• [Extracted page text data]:
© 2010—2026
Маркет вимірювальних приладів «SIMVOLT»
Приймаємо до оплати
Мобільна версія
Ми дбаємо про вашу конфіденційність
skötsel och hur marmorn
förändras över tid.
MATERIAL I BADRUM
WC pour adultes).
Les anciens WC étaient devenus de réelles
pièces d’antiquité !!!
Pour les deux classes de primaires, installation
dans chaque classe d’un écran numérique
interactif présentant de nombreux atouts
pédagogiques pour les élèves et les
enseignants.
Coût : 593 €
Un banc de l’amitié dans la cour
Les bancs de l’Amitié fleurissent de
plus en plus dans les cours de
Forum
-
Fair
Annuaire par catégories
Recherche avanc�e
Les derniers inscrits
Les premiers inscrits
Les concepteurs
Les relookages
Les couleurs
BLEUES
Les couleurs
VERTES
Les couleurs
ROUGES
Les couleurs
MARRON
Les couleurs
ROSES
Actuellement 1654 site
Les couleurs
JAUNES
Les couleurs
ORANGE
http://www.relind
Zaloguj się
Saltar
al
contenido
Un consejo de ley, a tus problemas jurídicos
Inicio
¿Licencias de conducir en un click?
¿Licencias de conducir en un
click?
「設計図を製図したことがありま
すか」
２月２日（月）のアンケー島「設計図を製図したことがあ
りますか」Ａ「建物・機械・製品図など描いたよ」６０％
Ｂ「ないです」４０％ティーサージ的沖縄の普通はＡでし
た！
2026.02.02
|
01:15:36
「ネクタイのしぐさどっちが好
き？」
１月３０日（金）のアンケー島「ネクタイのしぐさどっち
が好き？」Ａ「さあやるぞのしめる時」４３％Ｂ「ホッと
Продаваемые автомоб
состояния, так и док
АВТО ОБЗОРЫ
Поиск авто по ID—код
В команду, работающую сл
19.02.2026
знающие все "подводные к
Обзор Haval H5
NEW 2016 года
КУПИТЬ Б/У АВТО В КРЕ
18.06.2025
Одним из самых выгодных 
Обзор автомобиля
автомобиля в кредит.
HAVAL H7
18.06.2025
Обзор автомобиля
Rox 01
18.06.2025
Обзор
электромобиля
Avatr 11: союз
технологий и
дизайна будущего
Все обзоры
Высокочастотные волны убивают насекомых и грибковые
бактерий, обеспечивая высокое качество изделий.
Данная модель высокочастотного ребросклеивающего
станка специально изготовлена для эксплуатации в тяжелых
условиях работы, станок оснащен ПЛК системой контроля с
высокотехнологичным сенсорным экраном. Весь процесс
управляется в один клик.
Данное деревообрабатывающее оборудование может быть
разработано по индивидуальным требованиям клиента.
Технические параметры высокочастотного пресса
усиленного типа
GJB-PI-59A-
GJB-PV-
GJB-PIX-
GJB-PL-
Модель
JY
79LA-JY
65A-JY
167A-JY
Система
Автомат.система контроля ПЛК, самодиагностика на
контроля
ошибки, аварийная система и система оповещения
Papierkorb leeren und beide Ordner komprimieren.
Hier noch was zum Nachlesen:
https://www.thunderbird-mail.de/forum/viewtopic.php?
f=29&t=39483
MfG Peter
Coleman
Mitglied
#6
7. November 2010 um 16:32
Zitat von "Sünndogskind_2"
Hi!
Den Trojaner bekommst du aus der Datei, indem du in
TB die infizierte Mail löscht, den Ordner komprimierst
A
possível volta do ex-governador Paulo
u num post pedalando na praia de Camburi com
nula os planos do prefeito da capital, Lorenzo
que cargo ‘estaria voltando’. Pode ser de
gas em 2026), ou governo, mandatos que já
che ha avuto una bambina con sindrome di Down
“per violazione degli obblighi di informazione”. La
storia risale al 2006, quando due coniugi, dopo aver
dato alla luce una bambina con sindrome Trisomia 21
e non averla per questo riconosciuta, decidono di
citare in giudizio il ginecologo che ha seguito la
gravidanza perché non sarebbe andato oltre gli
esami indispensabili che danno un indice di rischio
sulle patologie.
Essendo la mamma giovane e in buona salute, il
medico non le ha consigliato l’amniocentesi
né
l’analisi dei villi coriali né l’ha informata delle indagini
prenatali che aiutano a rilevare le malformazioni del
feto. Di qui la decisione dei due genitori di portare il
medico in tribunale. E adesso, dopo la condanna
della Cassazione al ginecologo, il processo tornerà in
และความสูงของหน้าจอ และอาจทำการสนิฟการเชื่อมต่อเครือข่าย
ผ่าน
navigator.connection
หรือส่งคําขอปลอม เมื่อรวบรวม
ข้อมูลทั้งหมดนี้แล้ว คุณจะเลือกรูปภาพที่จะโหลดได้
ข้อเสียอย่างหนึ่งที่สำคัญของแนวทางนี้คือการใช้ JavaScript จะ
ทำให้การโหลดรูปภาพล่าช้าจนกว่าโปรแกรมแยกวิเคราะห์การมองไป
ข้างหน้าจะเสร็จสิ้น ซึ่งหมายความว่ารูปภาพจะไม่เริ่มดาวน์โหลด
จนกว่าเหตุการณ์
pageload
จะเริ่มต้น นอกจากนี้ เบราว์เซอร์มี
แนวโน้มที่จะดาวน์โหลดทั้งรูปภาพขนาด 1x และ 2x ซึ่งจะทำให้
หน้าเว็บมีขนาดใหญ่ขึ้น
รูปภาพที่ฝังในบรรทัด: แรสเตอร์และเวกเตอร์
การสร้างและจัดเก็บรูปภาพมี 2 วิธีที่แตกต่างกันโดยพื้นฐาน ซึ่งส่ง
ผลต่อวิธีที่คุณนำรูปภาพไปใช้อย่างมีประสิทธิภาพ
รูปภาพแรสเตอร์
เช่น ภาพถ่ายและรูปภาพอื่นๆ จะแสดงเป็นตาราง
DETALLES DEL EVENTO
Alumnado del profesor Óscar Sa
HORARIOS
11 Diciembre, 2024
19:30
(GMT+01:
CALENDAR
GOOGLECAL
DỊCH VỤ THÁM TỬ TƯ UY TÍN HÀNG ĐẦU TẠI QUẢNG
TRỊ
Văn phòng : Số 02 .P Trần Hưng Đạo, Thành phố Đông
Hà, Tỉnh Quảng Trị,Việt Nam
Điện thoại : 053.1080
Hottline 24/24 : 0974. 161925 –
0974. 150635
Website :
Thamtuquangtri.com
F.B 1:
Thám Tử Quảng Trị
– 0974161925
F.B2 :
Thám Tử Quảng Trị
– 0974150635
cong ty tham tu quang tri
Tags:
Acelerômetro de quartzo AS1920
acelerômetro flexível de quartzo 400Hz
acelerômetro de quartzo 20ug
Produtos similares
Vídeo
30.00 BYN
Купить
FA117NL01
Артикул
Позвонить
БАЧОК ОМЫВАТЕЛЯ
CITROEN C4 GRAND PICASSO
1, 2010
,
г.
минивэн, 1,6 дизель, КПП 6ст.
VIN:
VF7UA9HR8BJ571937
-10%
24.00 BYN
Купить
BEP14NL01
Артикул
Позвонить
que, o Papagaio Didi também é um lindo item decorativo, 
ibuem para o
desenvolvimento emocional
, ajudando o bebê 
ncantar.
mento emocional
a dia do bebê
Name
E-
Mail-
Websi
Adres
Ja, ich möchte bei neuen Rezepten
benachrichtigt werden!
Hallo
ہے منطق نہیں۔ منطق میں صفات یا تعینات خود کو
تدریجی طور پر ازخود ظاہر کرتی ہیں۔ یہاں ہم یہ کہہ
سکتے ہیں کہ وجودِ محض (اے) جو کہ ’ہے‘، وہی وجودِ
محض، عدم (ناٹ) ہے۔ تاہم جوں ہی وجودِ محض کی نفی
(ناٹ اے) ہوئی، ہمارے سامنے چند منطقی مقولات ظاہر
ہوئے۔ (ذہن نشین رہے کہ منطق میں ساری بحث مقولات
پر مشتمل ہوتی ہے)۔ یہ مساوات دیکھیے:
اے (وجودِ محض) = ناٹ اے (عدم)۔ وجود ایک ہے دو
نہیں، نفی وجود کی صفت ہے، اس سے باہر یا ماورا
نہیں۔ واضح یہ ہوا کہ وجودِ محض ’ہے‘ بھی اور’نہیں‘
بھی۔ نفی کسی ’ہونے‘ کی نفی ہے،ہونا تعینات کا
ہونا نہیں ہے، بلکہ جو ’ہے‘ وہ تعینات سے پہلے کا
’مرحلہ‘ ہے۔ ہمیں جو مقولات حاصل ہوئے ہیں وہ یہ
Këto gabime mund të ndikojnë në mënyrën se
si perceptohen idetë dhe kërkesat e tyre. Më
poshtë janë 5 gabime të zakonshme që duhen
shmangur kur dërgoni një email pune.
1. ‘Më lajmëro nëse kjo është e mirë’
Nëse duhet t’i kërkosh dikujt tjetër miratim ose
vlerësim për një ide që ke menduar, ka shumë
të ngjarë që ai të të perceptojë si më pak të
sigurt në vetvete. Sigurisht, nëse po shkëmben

• [EXERCISE INSTRUCTIONS]: All lines above from the one holding "DỊCH VỤ THÁM TỬ TƯ UY TÍN HÀNG ĐẦU TẠI QUẢNG" to the one holding "پر مشتمل ہوتی", inclusive, are to be copied exactly; no other line is wanted.

• [REPLY TO THE EXERCISE]:
DỊCH VỤ THÁM TỬ TƯ UY TÍN HÀNG ĐẦU TẠI QUẢNG
TRỊ
Văn phòng : Số 02 .P Trần Hưng Đạo, Thành phố Đông
Hà, Tỉnh Quảng Trị,Việt Nam
Điện thoại : 053.1080
Hottline 24/24 : 0974. 161925 –
0974. 150635
Website :
Thamtuquangtri.com
F.B 1:
Thám Tử Quảng Trị
– 0974161925
F.B2 :
Thám Tử Quảng Trị
– 0974150635
cong ty tham tu quang tri
Tags:
Acelerômetro de quartzo AS1920
acelerômetro flexível de quartzo 400Hz
acelerômetro de quartzo 20ug
Produtos similares
Vídeo
30.00 BYN
Купить
FA117NL01
Артикул
Позвонить
БАЧОК ОМЫВАТЕЛЯ
CITROEN C4 GRAND PICASSO
1, 2010
,
г.
минивэн, 1,6 дизель, КПП 6ст.
VIN:
VF7UA9HR8BJ571937
-10%
24.00 BYN
Купить
BEP14NL01
Артикул
Позвонить
que, o Papagaio Didi também é um lindo item decorativo, 
ibuem para o
desenvolvimento emocional
, ajudando o bebê 
ncantar.
mento emocional
a dia do bebê
Name
E-
Mail-
Websi
Adres
Ja, ich möchte bei neuen Rezepten
benachrichtigt werden!
Hallo
ہے منطق نہیں۔ منطق میں صفات یا تعینات خود کو
تدریجی طور پر ازخود ظاہر کرتی ہیں۔ یہاں ہم یہ کہہ
سکتے ہیں کہ وجودِ محض (اے) جو کہ ’ہے‘، وہی وجودِ
محض، عدم (ناٹ) ہے۔ تاہم جوں ہی وجودِ محض کی نفی
(ناٹ اے) ہوئی، ہمارے سامنے چند منطقی مقولات ظاہر
ہوئے۔ (ذہن نشین رہے کہ منطق میں ساری بحث مقولات
پر مشتمل ہوتی ہے)۔ یہ مساوات دیکھیے:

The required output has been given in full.